Characterizing ballast degradation through Los Angeles abrasion test and image analysis

Qian, Y., H. Boler, M. Moaveni, E. Tutumluer, Y.M.A. Hashash and J. Ghaboussi. 2014. Characterizing ballast degradation through Los Angeles abrasion test and image analysis. Transportation Research Record: Journal of the Transportation Research Board. 2448: 142-151. doi:10.3141/2448-17.

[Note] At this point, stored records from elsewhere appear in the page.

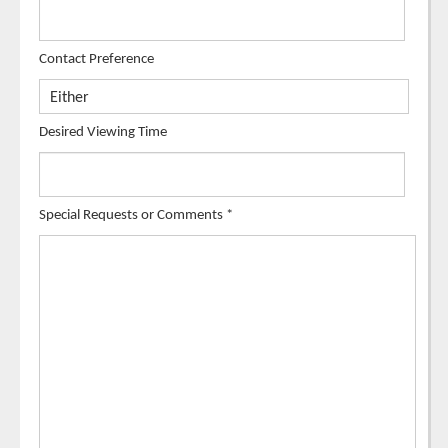
Contact Preference
Desired Viewing Time
Special Requests or Comments
*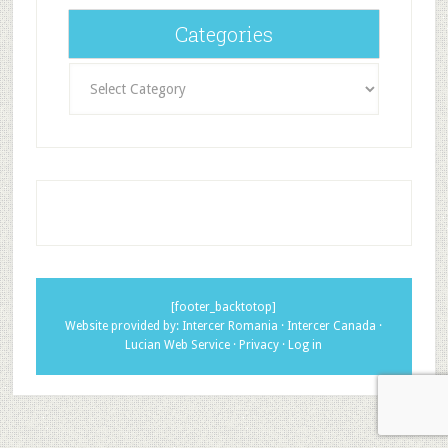
Categories
Categories
[footer_backtotop]
Website provided by:
Intercer Romania
·
Intercer Canada
·
Lucian Web Service
·
Privacy
·
Log in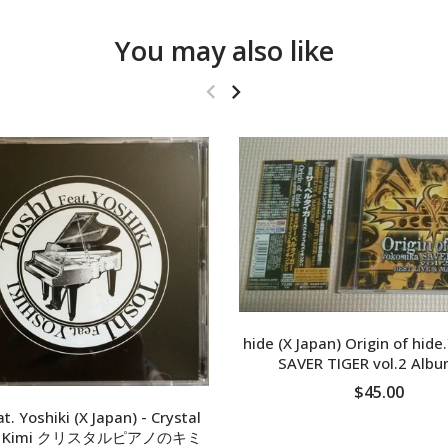
You may also like
hide (X Japan) Origin of hid
SAVER TIGER vol.2 Alb
$45.00
t. Yoshiki (X Japan) - Crystal
no Kimi クリスタルピアノのキミ
ADD TO CART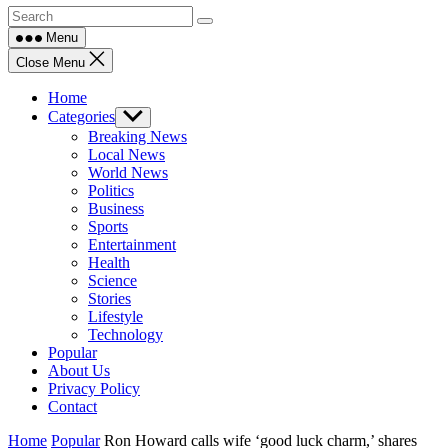
Menu
Close Menu
Home
Categories
Show
sub
Breaking News
menu
Local News
World News
Politics
Business
Sports
Entertainment
Health
Science
Stories
Lifestyle
Technology
Popular
About Us
Privacy Policy
Contact
Home
Popular
Ron Howard calls wife ‘good luck charm,’ shares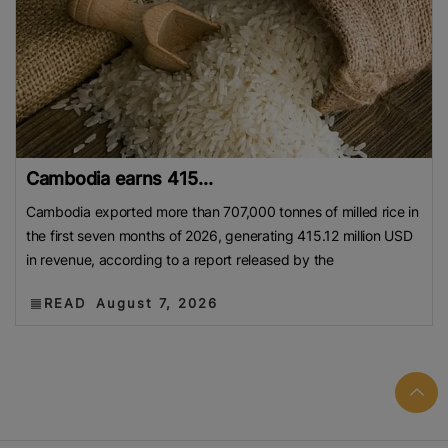
Cambodia earns 415...
Cambodia exported more than 707,000 tonnes of milled rice in
the first seven months of 2026, generating 415.12 million USD
in revenue, according to a report released by the
READ
August 7, 2026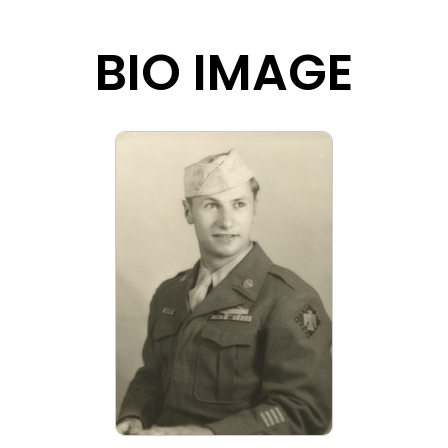
BIO IMAGE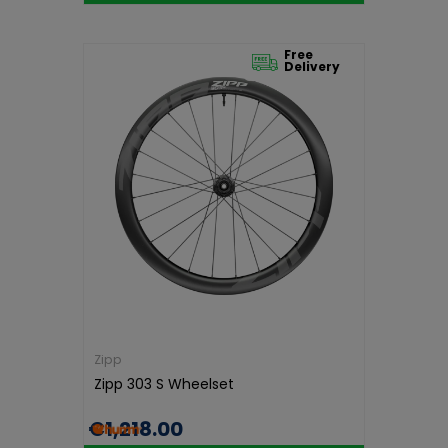
Free
Delivery
Zipp
Zipp 303 S Wheelset
€1,218.00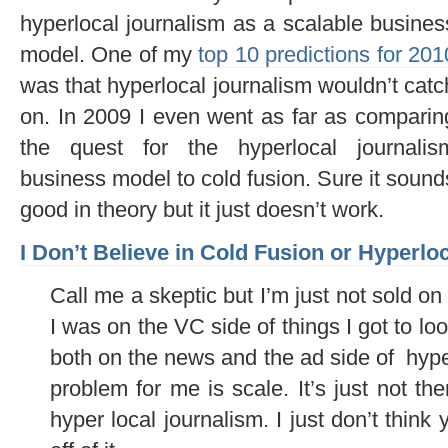
hyperlocal journalism as a scalable busines
model. One of my
top 10 predictions for 201
was that hyperlocal journalism wouldn’t catc
on. In 2009 I even went as far as comparin
the quest for the hyperlocal journalis
business model to cold fusion. Sure it sound
good in theory but it just doesn’t work.
I Don’t Believe in Cold Fusion or Hyperlo
Call me a skeptic but I’m just not sold o
I was on the VC side of things I got to lo
both on the news and the ad side of hyperl
problem for me is scale. It’s just not th
hyper local journalism. I just don’t think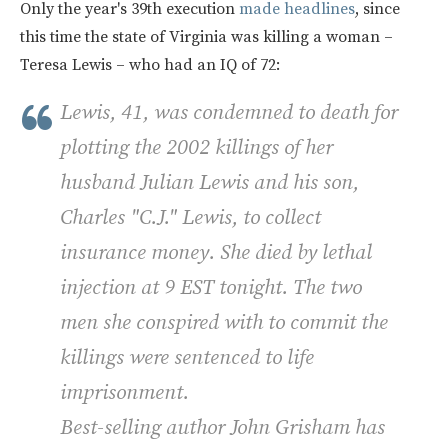
Only the year's 39th execution
made headlines
, since
this time the state of Virginia was killing a woman –
Teresa Lewis – who had an IQ of 72:
Lewis, 41, was condemned to death for
plotting the 2002 killings of her
husband Julian Lewis and his son,
Charles "C.J." Lewis, to collect
insurance money. She died by lethal
injection at 9 EST tonight. The two
men she conspired with to commit the
killings were sentenced to life
imprisonment.
Best-selling author John Grisham has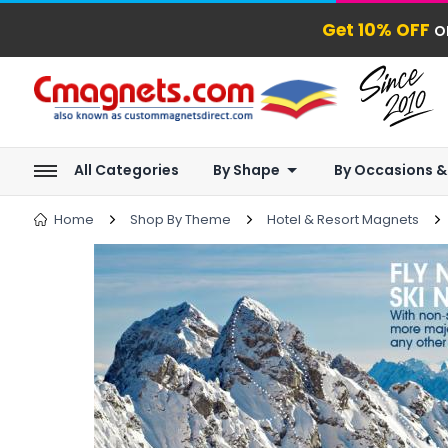
Get 10% OFF
o
All Categories
By Shape
By Occasions &
Home
Shop By Theme
Hotel & Resort Magnets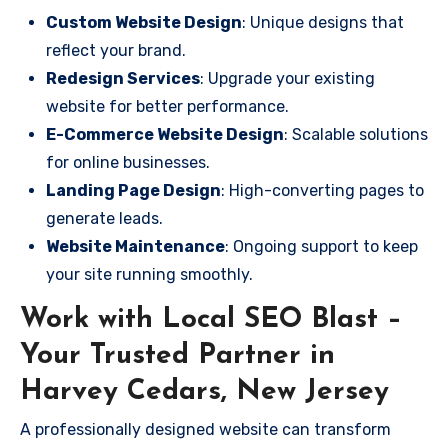
Custom Website Design
: Unique designs that
reflect your brand.
Redesign Services
: Upgrade your existing
website for better performance.
E-Commerce Website Design
: Scalable solutions
for online businesses.
Landing Page Design
: High-converting pages to
generate leads.
Website Maintenance
: Ongoing support to keep
your site running smoothly.
Work with Local SEO Blast –
Your Trusted Partner in
Harvey Cedars, New Jersey
A professionally designed website can transform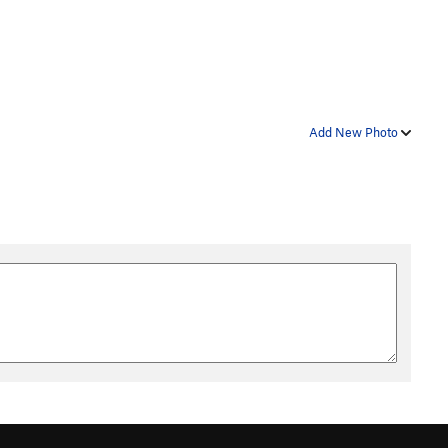
Add New Photo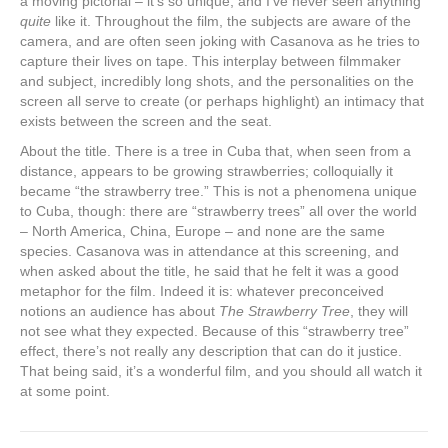
a moving pictorial – it’s so unique, and I’ve never seen anything
quite
like it. Throughout the film, the subjects are aware of the
camera, and are often seen joking with Casanova as he tries to
capture their lives on tape. This interplay between filmmaker
and subject, incredibly long shots, and the personalities on the
screen all serve to create (or perhaps highlight) an intimacy that
exists between the screen and the seat.
About the title. There is a tree in Cuba that, when seen from a
distance, appears to be growing strawberries; colloquially it
became “the strawberry tree.” This is not a phenomena unique
to Cuba, though: there are “strawberry trees” all over the world
– North America, China, Europe – and none are the same
species. Casanova was in attendance at this screening, and
when asked about the title, he said that he felt it was a good
metaphor for the film. Indeed it is: whatever preconceived
notions an audience has about
The Strawberry Tree
, they will
not see what they expected. Because of this “strawberry tree”
effect, there’s not really any description that can do it justice.
That being said, it’s a wonderful film, and you should all watch it
at some point.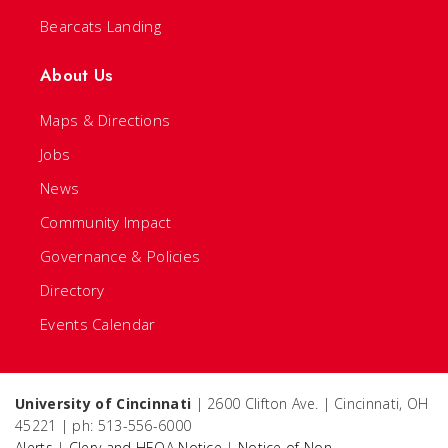
Bearcats Landing
About Us
Maps & Directions
Jobs
News
Community Impact
Governance & Policies
Directory
Events Calendar
University of Cincinnati
| 2600 Clifton Ave. | Cincinnati, OH
45221 | ph: 513-556-6000
Alerts
|
Clery and HEOA Notice
|
Notice of Non-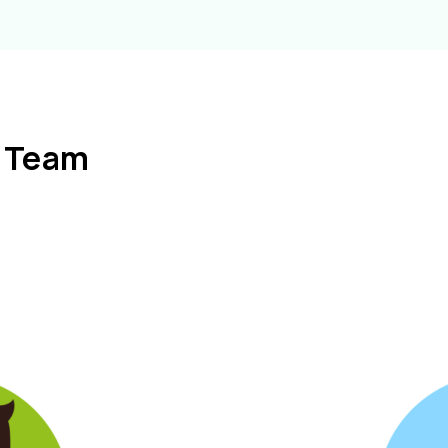
l Team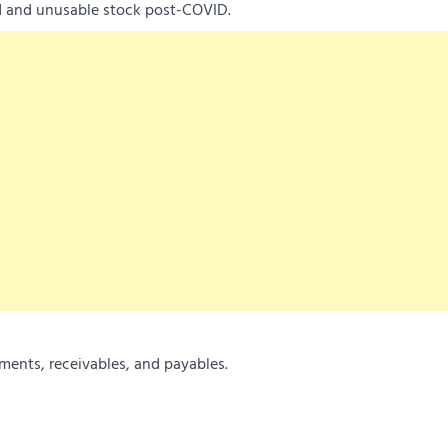
ed and unusable stock post-COVID.
ments, receivables, and payables.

Ballast fouling, often associated with deteriorating railroad track performance, refers to the condition in which the ballast layer changes its composition and develops a much finer grain size distribution. Fouling is commonly caused by degradation or breakage of ballast aggregates under traffic loading, although other fine materials including but not limited to coal dust, fine-grained subgrade soils, and sand can also contaminate a clean and uniformly graded ballast layer. An experimental approach is described to characterize stages of railroad ballast degradation studied through Los Angeles abrasion testing in the laboratory. An aggregate image analysis approach is used to investigate ballast particle abrasion and breakage trends at every stage through detailed quantifications of individual ballast particle size and shape properties. The experimental study indicated that the fouling index (FI) commonly used by practitioners was indeed a good indicator of fouling conditions, especially when all voids created by larger particles were filled by fine materials as FI values approached 40. Image analysis results of ballast particles larger than 9.5 mm (3∕8 in.) scanned after a number of turns of the Los Angeles abrasion drum showed good correlations between percentage changes in aggregate shape properties, that is, imaging-based flatness and elongation, angularity and surface texture indexes, and the FI. The establishment of such relationships between in-service track fouling levels and ballast size and shape properties with similar field imaging techniques would help to understand field degradation trends better and as a result improve ballast serviceability and life-cycle performance.